Anna Dec jest znaną prezenterką pogody, którą możemy oglądać na antenie stacji należących do grupy TVN. Prywatnie jest żoną i mamą dwójki dzieci. Prowadzi aktywnie profile w mediach społecznościowych, gdzie dzieli się z obserwatorami także tymi trudnymi doświadczeniami. W 2021 roku poinformowała o stracie ciąży. Niespełna rok później podzieliła się radosną nowiną, że znów spodziewa się dziecka. Dziś jest mamą dwóch pociech: pięcioletniej Zuzanny i niespełna rocznego Maksymiliana. W poście na Instagramie podzieliła się doświadczeniami związanymi z ostatnim porodem. Bała się o siebie i życie dziecka.
Anna Dec opublikowała zdjęcie z rodzinnej sesji z mężem i dziećmi, gdy syn był noworodkiem. Przyznała, że była wówczas po trudnym porodzie, który ostatecznie skończył się cesarskim cięciem. Sprawa była tak poważna, że prezenterka bała się o życie swoje i chłopca. Na samo wspomnienie chce jej się płakać.
Po naprawdę trudnym porodzie, który zaczął się dobrze, prawie do końca była szansa na naturalne rozwiązanie, nagły zwrot akcji, totalnie niespodziewany, sprawił, że pierwszy raz autentycznie baliśmy się o nasze życie. Nie zapomnę tego przerażenia. Fizycznie byłam wykończona i bardzo długo się odbudowywałam. Nadal na samo wspomnienie chce mi się płakać, że sytuacje, których bardzo się bałam, miały miejsce w naszym życiu - napisała.
Anna Dec dodała, że komplikacje pojawiły się ze względu na to, że nie została wcześniej zdiagnozowana. Prezenterka cierpiała na silne bóle miesiączkowe. Dopiero po porodzie dowiedziała się, że powodem tych objawów jest cecha macicy. "A można było tego wszystkiego uniknąć. Gdyby diagnoza moich bóli związanych z miesiączkowaniem, dziwnie rozpoczynającym się pierwszym porodem, drugą straconą ciążą, była prawidłowa (...) I nie chodzi o endometriozę, choć objawy miałam swego czasu podobne. A o cechę macicy, która sprawia, że ok. 15 proc. kobiet z tą cechą ma szansę zajść w ciążę i ułamek z tych kobiet szczęśliwie ją donoszą" - napisała.
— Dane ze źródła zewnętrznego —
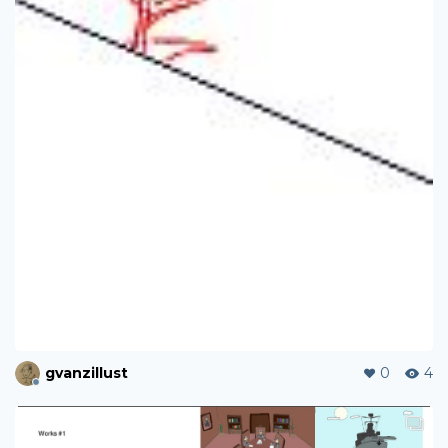
gvanzillust
0
4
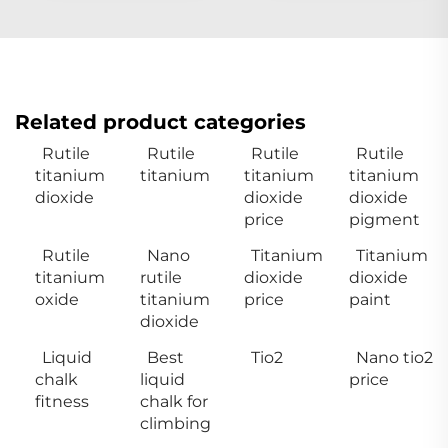
Related product categories
Rutile
Rutile
Rutile
Rutile
titanium
titanium
titanium
titanium
dioxide
dioxide
dioxide
price
pigment
Rutile
Nano
Titanium
Titanium
titanium
rutile
dioxide
dioxide
oxide
titanium
price
paint
dioxide
Liquid
Best
Tio2
Nano tio2
chalk
liquid
price
fitness
chalk for
climbing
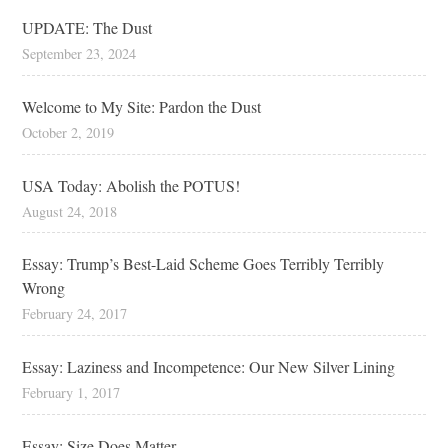
UPDATE: The Dust
September 23, 2024
Welcome to My Site: Pardon the Dust
October 2, 2019
USA Today: Abolish the POTUS!
August 24, 2018
Essay: Trump’s Best-Laid Scheme Goes Terribly Terribly
Wrong
February 24, 2017
Essay: Laziness and Incompetence: Our New Silver Lining
February 1, 2017
Essay: Size Does Matter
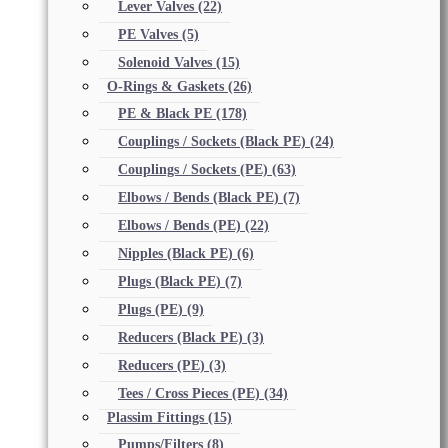
Lever Valves
(22)
PE Valves
(5)
Solenoid Valves
(15)
O-Rings & Gaskets
(26)
PE & Black PE
(178)
Couplings / Sockets (Black PE)
(24)
Couplings / Sockets (PE)
(63)
Elbows / Bends (Black PE)
(7)
Elbows / Bends (PE)
(22)
Nipples (Black PE)
(6)
Plugs (Black PE)
(7)
Plugs (PE)
(9)
Reducers (Black PE)
(3)
Reducers (PE)
(3)
Tees / Cross Pieces (PE)
(34)
Plassim Fittings
(15)
Pumps/Filters
(8)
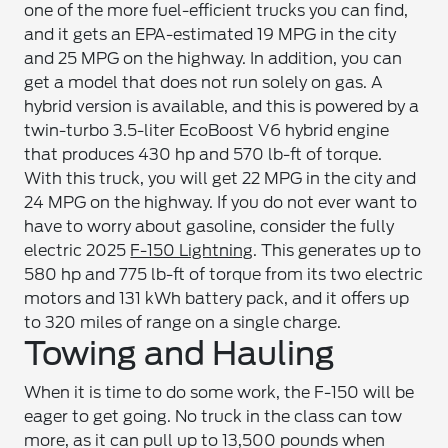
one of the more fuel-efficient trucks you can find,
and it gets an EPA-estimated 19 MPG in the city
and 25 MPG on the highway. In addition, you can
get a model that does not run solely on gas. A
hybrid version is available, and this is powered by a
twin-turbo 3.5-liter EcoBoost V6 hybrid engine
that produces 430 hp and 570 lb-ft of torque.
With this truck, you will get 22 MPG in the city and
24 MPG on the highway. If you do not ever want to
have to worry about gasoline, consider the fully
electric 2025
F-150 Lightning
. This generates up to
580 hp and 775 lb-ft of torque from its two electric
motors and 131 kWh battery pack, and it offers up
to 320 miles of range on a single charge.
Towing and Hauling
When it is time to do some work, the F-150 will be
eager to get going. No truck in the class can tow
more, as it can pull up to 13,500 pounds when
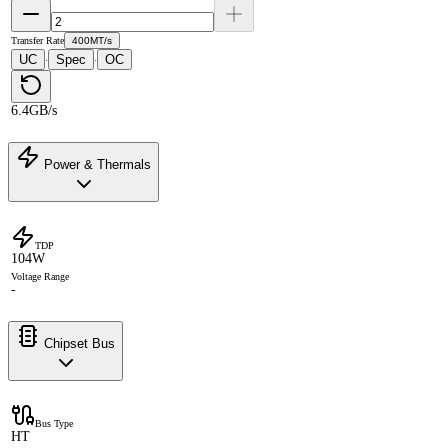
Transfer Rate
400MT/s
UC
Spec
OC
·
·
6.4GB/s
Power & Thermals
TDP
104W
Voltage Range
-
Chipset Bus
Bus Type
HT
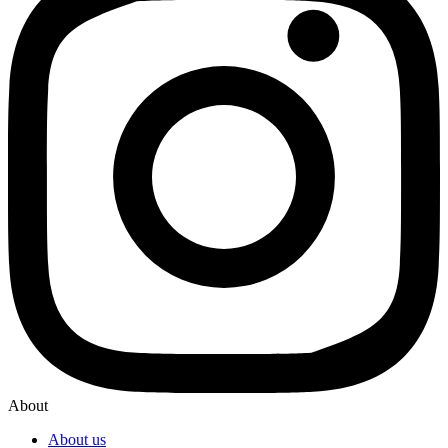
About
About us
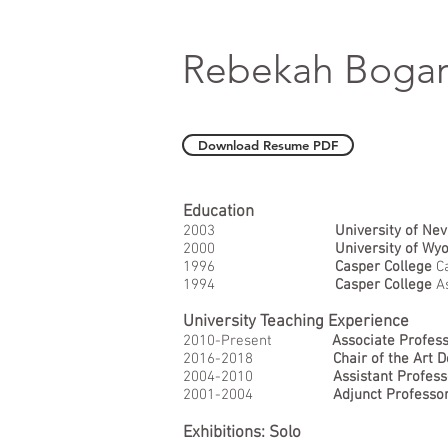
Rebekah Boga
Download Resume PDF
Education
2003
University of Ne
2000
University of Wy
1996
Casper College
Ca
1994
Casper College
A
University Teaching Experience
2010-Present
Associate Profes
2016-2018
Chair of the Art 
2004-2010
Assistant Profess
2001-2004
Adjunct Professo
Exhibitions: Solo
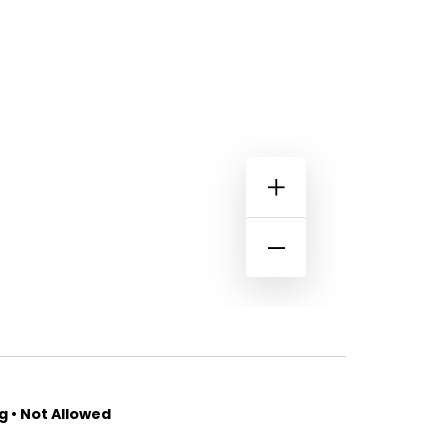
 • Not Allowed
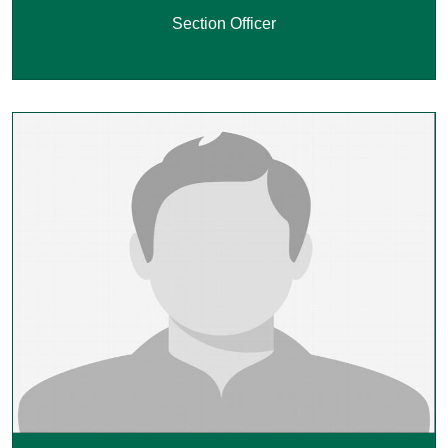
Section Officer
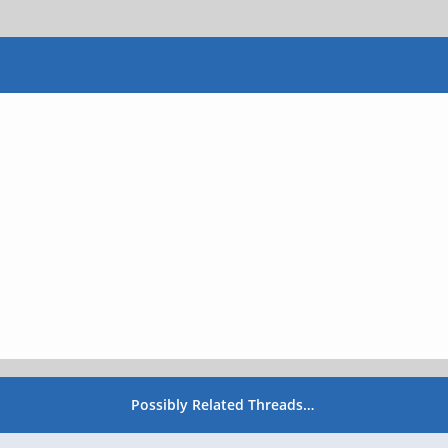
Possibly Related Threads…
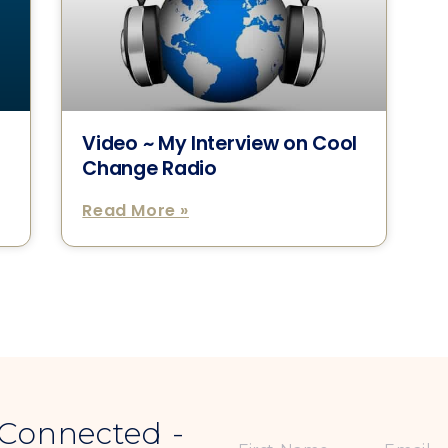
Video ~ My Interview on Cool
Change Radio
Read More »
 Connected -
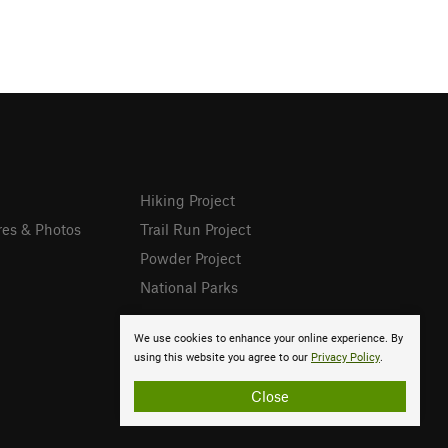
Hiking Project
res & Photos
Trail Run Project
Powder Project
National Parks
We use cookies to enhance your online experience. By
using this website you agree to our
Privacy Policy
.
Close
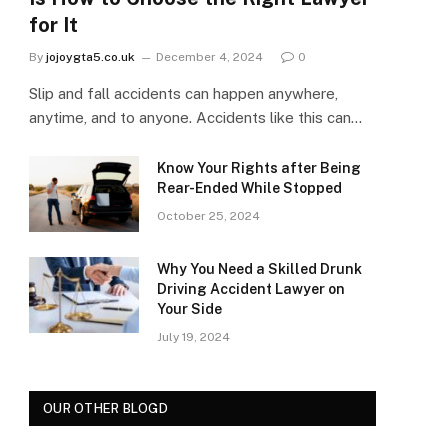
for It
By
jojoygta5.co.uk
December 4, 2024
0
Slip and fall accidents can happen anywhere,
anytime, and to anyone. Accidents like this can…
Know Your Rights after Being
Rear-Ended While Stopped
October 25, 2024
Why You Need a Skilled Drunk
Driving Accident Lawyer on
Your Side
July 19, 2024
OUR OTHER BLOGD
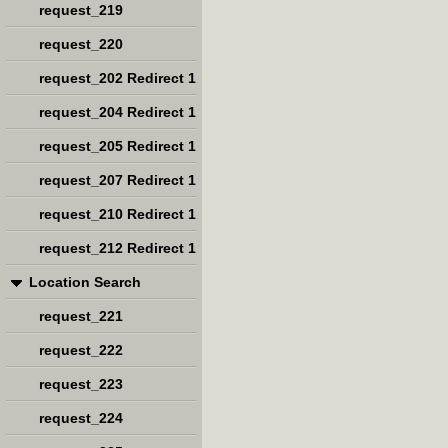
request_219
request_220
request_202 Redirect 1
request_204 Redirect 1
request_205 Redirect 1
request_207 Redirect 1
request_210 Redirect 1
request_212 Redirect 1
Location Search
request_221
request_222
request_223
request_224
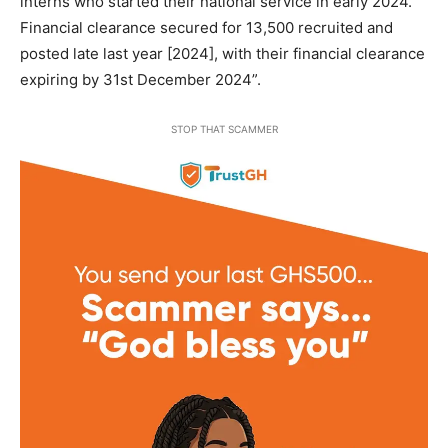
interns who started their national service in early 2024.
Financial clearance secured for 13,500 recruited and
posted late last year [2024], with their financial clearance
expiring by 31st December 2024”.
STOP THAT SCAMMER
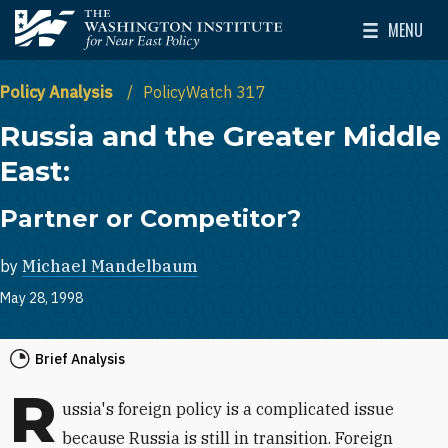
Skip to main content
MENU
The Washington Institute for Near East Policy
Toggle Mai
Policy Analysis
PolicyWatch 317
Russia and the Greater Middle
East:
Partner or Competitor?
by
Michael Mandelbaum
May 28, 1998
Brief Analysis
R
ussia's foreign policy is a complicated issue
because Russia is still in transition. Foreign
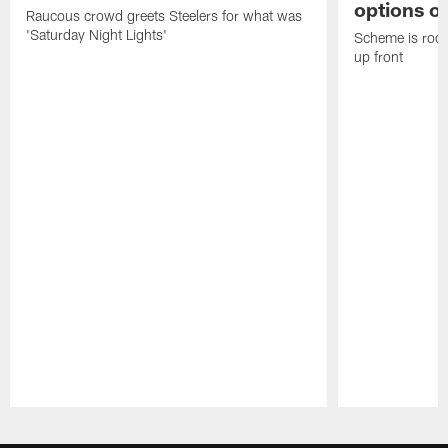
options on
Raucous crowd greets Steelers for what was
'Saturday Night Lights'
Scheme is root
up front
Pause
Play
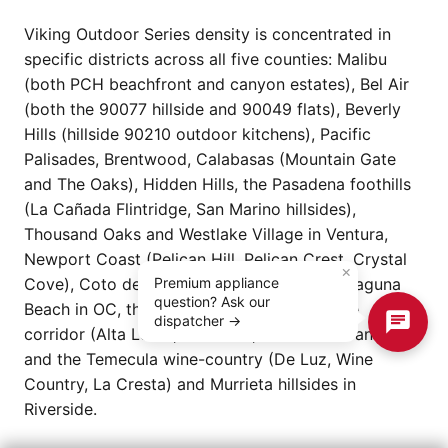
Viking Outdoor Series density is concentrated in
specific districts across all five counties: Malibu
(both PCH beachfront and canyon estates), Bel Air
(both the 90077 hillside and 90049 flats), Beverly
Hills (hillside 90210 outdoor kitchens), Pacific
Palisades, Brentwood, Calabasas (Mountain Gate
and The Oaks), Hidden Hills, the Pasadena foothills
(La Cañada Flintridge, San Marino hillsides),
Thousand Oaks and Westlake Village in Ventura,
Newport Coast (Pelican Hill, Pelican Crest, Crystal
×
Cove), Coto de Caza, Shady Canyon, and Laguna
Premium appliance
question? Ask our
Beach in OC, the Rancho Cucamonga estate
dispatcher →
corridor (Alta Loma, Etiwanda, Rancho Etiwanda),
and the Temecula wine-country (De Luz, Wine
Country, La Cresta) and Murrieta hillsides in
Riverside.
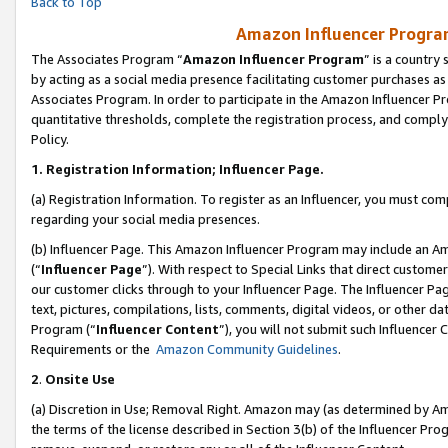
Back to Top
Amazon Influencer Program
The Associates Program “
Amazon Influencer Program
” is a country
by acting as a social media presence facilitating customer purchases as
Associates Program. In order to participate in the Amazon Influencer Pr
quantitative thresholds, complete the registration process, and comply
Policy.
1.
Registration Information; Influencer Page.
(a) Registration Information. To register as an Influencer, you must co
regarding your social media presences.
(b) Influencer Page. This Amazon Influencer Program may include an A
(“
Influencer Page
”). With respect to Special Links that direct custom
our customer clicks through to your Influencer Page. The Influencer Pag
text, pictures, compilations, lists, comments, digital videos, or other
Program (“
Influencer Content
”), you will not submit such Influencer 
Requirements or the
Amazon Community Guidelines
.
2
.
Onsite Use
(a) Discretion in Use; Removal Right. Amazon may (as determined by Amaz
the terms of the license described in Section 3(b) of the Influencer Prog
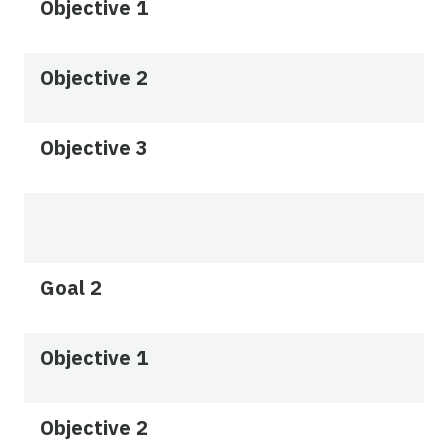
Objective 1
Objective 2
Objective 3
Goal 2
Objective 1
Objective 2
Gwiazda dodała, że nie zgadzała się ze słowami lekarki, która stwierdziła, że dobrze, że nie wiedziała o diagnozie. Gdyby ją znała, cesarskie cięcie zostałoby zaplanowane ze względu na bezpieczeństwo dziecka. "Mówi się, że to dziecko decyduje, jak przychodzi na świat. Nasz syn widocznie chciał, bym się tego dowiedziała o sobie, bym przestała się obwiniać za stratę" - napisała. Na koniec Anna Dec stwierdziła, że niewątpliwie to, że są we czworo, jest cudem. Apelowała do kobiet, aby robiły badania pod kątem sprawdzenia przegrody macicy.